▸ TASK TO COMPLETE:
Say how many lines of the listing below include the string "venue" and add nothing else.
-------- RECORD EXTRACTS --------
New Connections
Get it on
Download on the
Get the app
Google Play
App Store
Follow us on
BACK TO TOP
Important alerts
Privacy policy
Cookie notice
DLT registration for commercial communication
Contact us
--------
-------- RECORD EXTRACTS --------
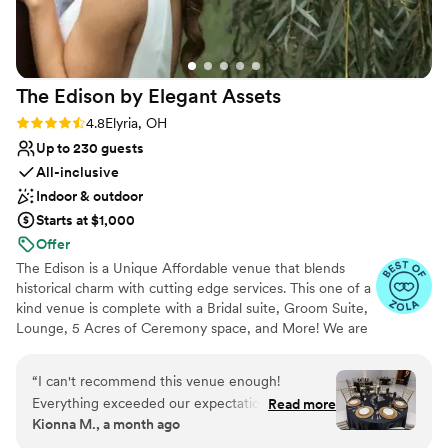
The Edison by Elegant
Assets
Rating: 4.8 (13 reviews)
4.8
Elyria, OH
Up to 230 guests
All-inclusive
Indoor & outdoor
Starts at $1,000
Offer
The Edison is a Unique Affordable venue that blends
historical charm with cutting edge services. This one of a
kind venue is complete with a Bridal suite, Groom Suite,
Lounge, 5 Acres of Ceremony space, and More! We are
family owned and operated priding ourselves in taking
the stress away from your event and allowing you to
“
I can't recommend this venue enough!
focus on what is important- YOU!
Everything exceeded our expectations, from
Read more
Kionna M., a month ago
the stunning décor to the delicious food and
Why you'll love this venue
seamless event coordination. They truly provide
--------
▸ SOLUTION FOR THIS EXERCISE:
4